The Harper Review into competition appears to have taken this on board with a number of recommendations that would see, among other things, pharmacy regulations being reformed so supermarkets could dispense pharmaceutical products.
While this might suit shoppers, a very powerful Pharmacy Guild is dead against such a move. While the guild says its stance is all about public healthcare, it would be naïve to assume self-interest didn’t enter its reasoning.

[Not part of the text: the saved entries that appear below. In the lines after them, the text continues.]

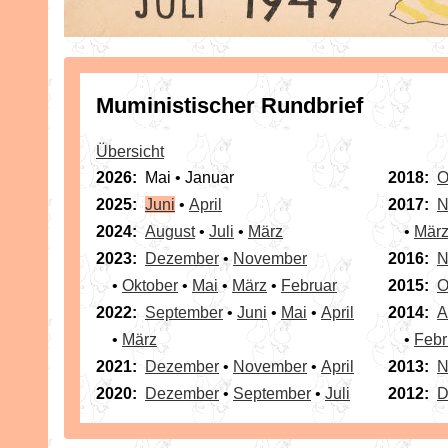
Muministischer Rundbrief
Übersicht
2026:
Mai • Januar
2018:
O
2025:
Juni
•
April
2017:
N
2024:
August
•
Juli
•
März
•
Mär
2023:
Dezember
•
November
2016:
N
•
Oktober
•
Mai
•
März
•
Februar
2015:
O
2022:
September
•
Juni
•
Mai
•
April
2014:
A
•
März
•
Febr
2021:
Dezember
•
November
•
April
2013:
N
2020:
Dezember
•
September
•
Juli
2012:
D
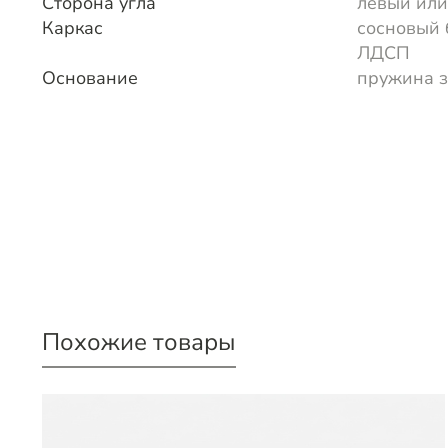
Сторона угла
левый или
Каркас
сосновый 
ЛДСП
Основание
пружина 
Похожие товары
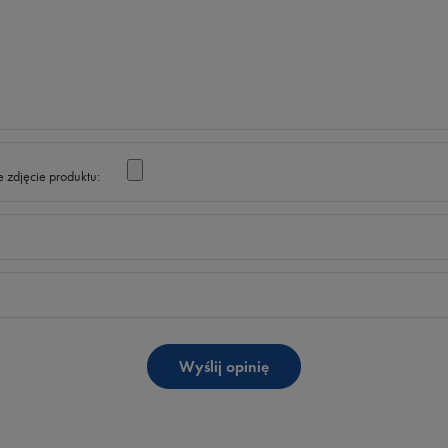
 zdjęcie produktu:
Wyślij opinię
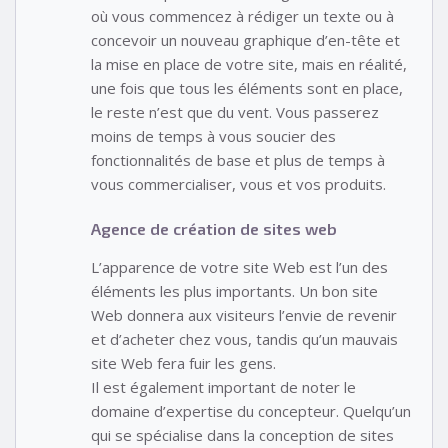
où vous commencez à rédiger un texte ou à
concevoir un nouveau graphique d’en-tête et
la mise en place de votre site, mais en réalité,
une fois que tous les éléments sont en place,
le reste n’est que du vent. Vous passerez
moins de temps à vous soucier des
fonctionnalités de base et plus de temps à
vous commercialiser, vous et vos produits.
Agence de création de sites web
L’apparence de votre site Web est l’un des
éléments les plus importants. Un bon site
Web donnera aux visiteurs l’envie de revenir
et d’acheter chez vous, tandis qu’un mauvais
site Web fera fuir les gens.
Il est également important de noter le
domaine d’expertise du concepteur. Quelqu’un
qui se spécialise dans la conception de sites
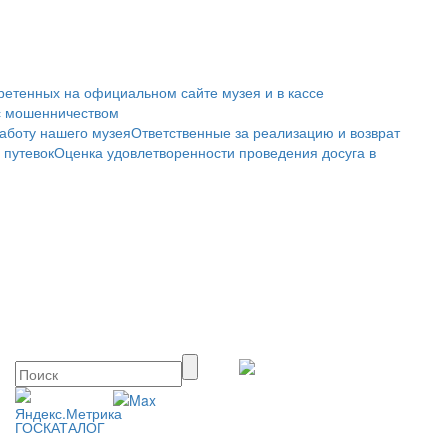
ретенных на официальном сайте музея и в кассе
с мошенничеством
аботу нашего музея
Ответственные за реализацию и возврат
 путевок
Оценка удовлетворенности проведения досуга в
ГОСКАТАЛОГ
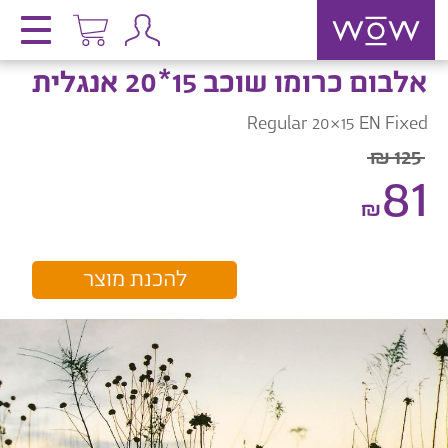
אלבום כרומו שוכב 15*20 אנגלית
Regular 20×15 EN Fixed
125 ₪
81
₪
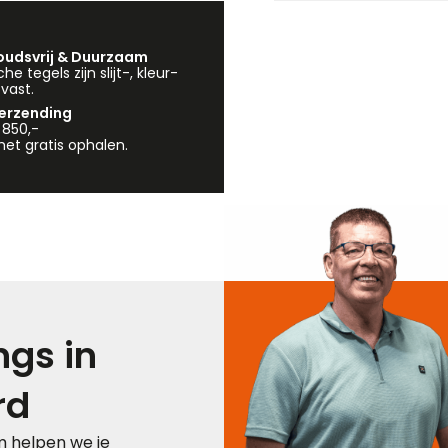
udsvrij & Duurzaam
e tegels zijn slijt-, kleur-
vast.
verzending
 850,-
et gratis ophalen.
gs in
rd
 helpen we je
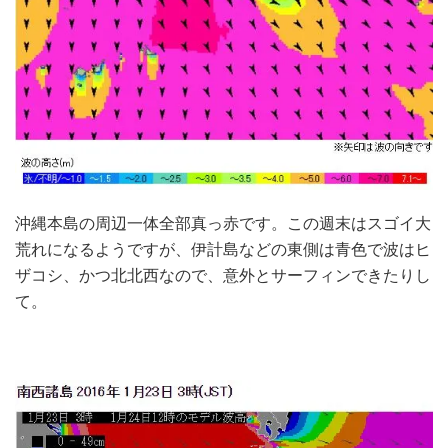
沖縄本島の周辺一体全部真っ赤です。この週末はスゴイ大
荒れになるようですが、伊計島などの東側は青色で波はヒ
ザコシ、かつ北北西なので、意外とサーフィンできたりし
て。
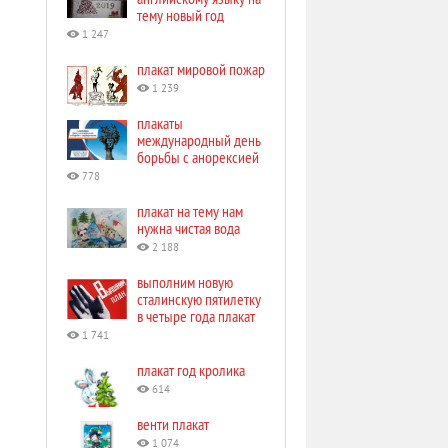
тему новый год
1 247
плакат мировой пожар
1 239
плакаты
международный день
борьбы с анорексией
778
плакат на тему нам
нужна чистая вода
2 188
выполним новую
сталинскую пятилетку
в четыре года плакат
1 741
плакат год кролика
614
венти плакат
1 074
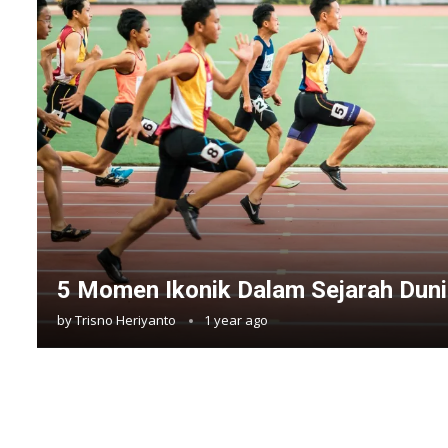
5 Momen Ikonik Dalam Sejarah Duni
by
Trisno Heriyanto
1 year ago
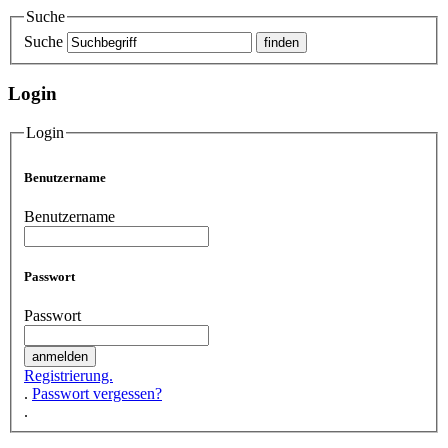
Suche
Suche
Login
Login
Benutzername
Benutzername
Passwort
Passwort
Registrierung.
.
Passwort vergessen?
.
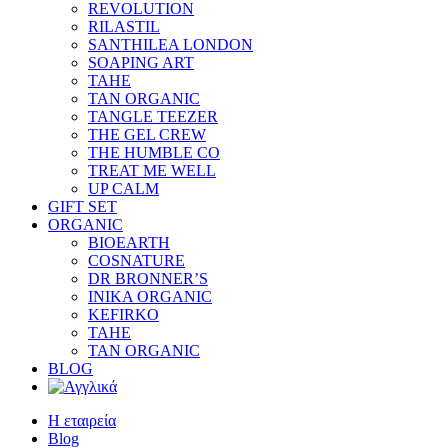
REVOLUTION
RILASTIL
SANTHILEA LONDON
SOAPING ART
TAHE
TAN ORGANIC
TANGLE TEEZER
THE GEL CREW
THE HUMBLE CO
TREAT ME WELL
UP CALM
GIFT SET
ORGANIC
BIOEARTH
COSNATURE
DR BRONNER’S
INIKA ORGANIC
KEFIRKO
TAHE
TAN ORGANIC
BLOG
Η εταιρεία
Blog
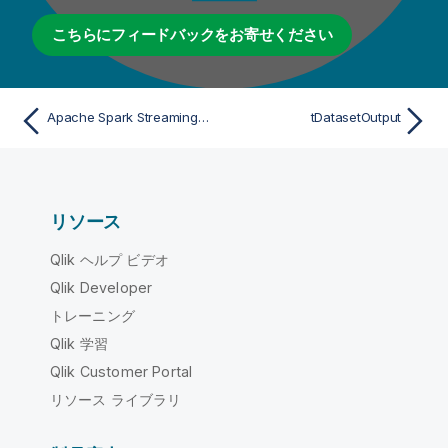
こちらにフィードバックをお寄せください
Apache Spark StreamingのtDataprepRunプロパティ
tDatasetOutput
リソース
Qlik ヘルプ ビデオ
Qlik Developer
トレーニング
Qlik 学習
Qlik Customer Portal
リソース ライブラリ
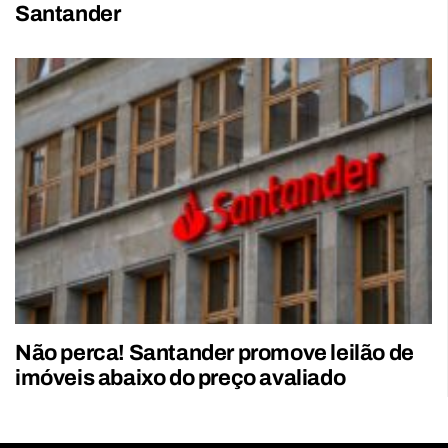
Santander
Não perca! Santander promove leilão de
imóveis abaixo do preço avaliado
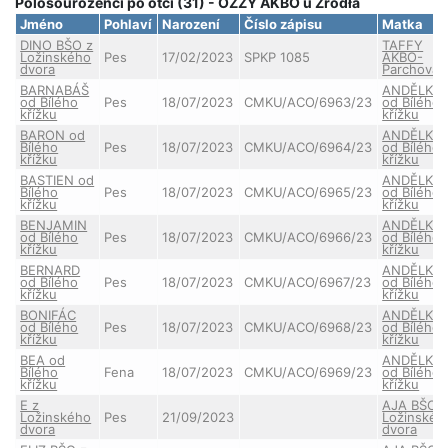
Polosourozenci po otci (31) - OZZY AKBO u Źródła
Jméno
Pohlaví
Narození
Číslo zápisu
Matka
DINO BŠO z
TAFFY
Ložinského
Pes
17/02/2023
SPKP 1085
AKBO-
dvora
Parchovan
BARNABÁŠ
ANDĚLKA
od Bílého
Pes
18/07/2023
CMKU/ACO/6963/23
od Bílého
křížku
křížku
BARON od
ANDĚLKA
Bílého
Pes
18/07/2023
CMKU/ACO/6964/23
od Bílého
křížku
křížku
BASTIEN od
ANDĚLKA
Bílého
Pes
18/07/2023
CMKU/ACO/6965/23
od Bílého
křížku
křížku
BENJAMIN
ANDĚLKA
od Bílého
Pes
18/07/2023
CMKU/ACO/6966/23
od Bílého
křížku
křížku
BERNARD
ANDĚLKA
od Bílého
Pes
18/07/2023
CMKU/ACO/6967/23
od Bílého
křížku
křížku
BONIFÁC
ANDĚLKA
od Bílého
Pes
18/07/2023
CMKU/ACO/6968/23
od Bílého
křížku
křížku
BEA od
ANDĚLKA
Bílého
Fena
18/07/2023
CMKU/ACO/6969/23
od Bílého
křížku
křížku
E z
AJA BŠO 
Ložinského
Pes
21/09/2023
Ložinskéh
dvora
dvora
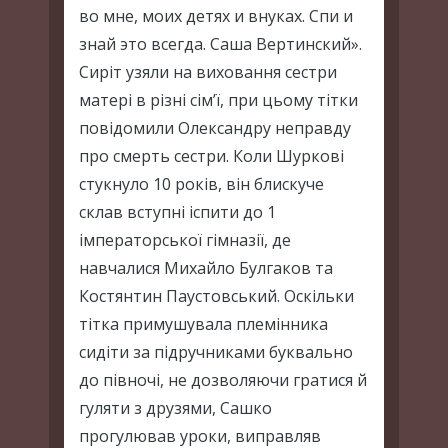
во мне, моих детях и внуках. Спи и
знай это всегда. Саша Вертинский».
Сиріт узяли на виховання сестри
матері в різні сім’ї, при цьому тітки
повідомили Олександру неправду
про смерть сестри. Коли Шуркові
стукнуло 10 років, він блискуче
склав вступні іспити до 1
імператорської гімназії, де
навчалися Михайло Булгаков та
Костянтин Паустовський. Оскільки
тітка примушувала племінника
сидіти за підручниками буквально
до півночі, не дозволяючи гратися й
гуляти з друзями, Сашко
прогулював уроки, виправляв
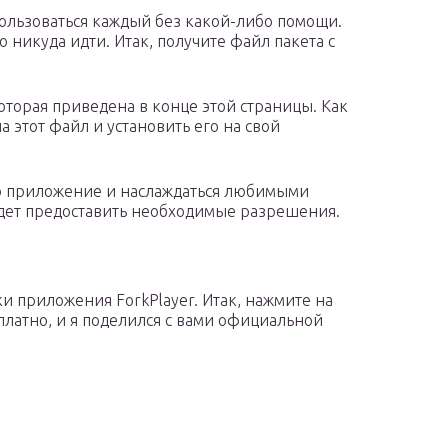
ользоваться каждый без какой-либо помощи.
 никуда идти. Итак, получите файл пакета с
которая приведена в конце этой страницы. Как
а этот файл и установить его на свой
это приложение и наслаждаться любимыми
удет предоставить необходимые разрешения.
и приложения ForkPlayer. Итак, нажмите на
сплатно, и я поделился с вами официальной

Under existing rules, pharmacies can only be owned by qualified pharmacists. Doing away with those rules would expose local operators, such as David Heffernan, to competition from the duopolistic supermarket juggernaut composed of Woolworths and Coles. It is only natural pharmacists want to defend their turf.
For deregulation to work, to achieve its core aim of improving competition, something needs to be done to address the stranglehold the two supermarket chains enjoy. If it isn’t loosened, the rule change will only shift power from one group, the Pharmacy Guild, to another, the supermarket duopoly.
Consumers might stand to benefit from greater convenience but at the end of the day, the prices they pay for the products they’d otherwise buy from the corner chemist will end up being set by the duopoly.
Competition is a good thing but it has to be genuine and conducted on a reasonably level playing field, otherwise small business is left at the mercy of the retail giants against which it has scant chance of surviving.